The Strategist

Experts lower oil price forecasts amid US-China trade war

08/07/2019 - 11:41

The trade war between the US and China, which could lead to a decrease in oil demand, is forcing experts to revise price forecasts. So, analysts at Fitch Solutions agency forecast an average price for Brent in 2019 at $ 65–67 per barrel with a potential reduction to $ 60 per barrel by 2022.

Jasper Morse via flickr
Jasper Morse via flickr
Experts began to lower oil price forecasts amid the trade war between the United States and China. According to Fitch Solutions, the average price for Brent this year will be $ 67 per barrel instead of the previously expected $ 70. Moreover, until now Fitch Solutions had expected prices to rise to $ 76 and $ 80 per barrel in 2020–2021, but now it expects a decrease to $ 65 and $ 61 per barrel, respectively. According to experts, the trade conflict between the United States and China, which are the largest consumers of oil in the world, could be the main reason for the slowdown in economic growth, lower global demand for oil and falling oil prices (for example, on August 5, oil prices fell below $ 60 per barrel).
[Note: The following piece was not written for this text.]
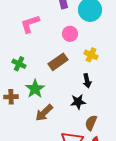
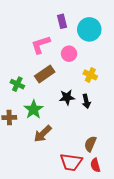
pink L-shape: (30, 24) -> (41, 45), moved
brown rectangle: (58, 62) -> (45, 74), moved
black star: (78, 102) -> (67, 97), moved

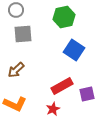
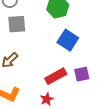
purple square: (87, 94) -> (82, 74), moved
The next round of the trade and economic crisis between the two countries occurred on August 1, when US President Donald Trump unexpectedly announced introduction of duties on the remaining unimpaired volume of Chinese imports of about $ 325 billion, despite an agreement on a trade ceasefire reached at bilateral meeting with Chinese President Xi Jinping at the end of June.

It is believed that the key reason for maintaining oil prices and reducing their volatility is the OPEC + pact to limit oil production, despite the fact that the United States in these conditions continues to increase shale oil production (about 11.7 million barrels per day in July).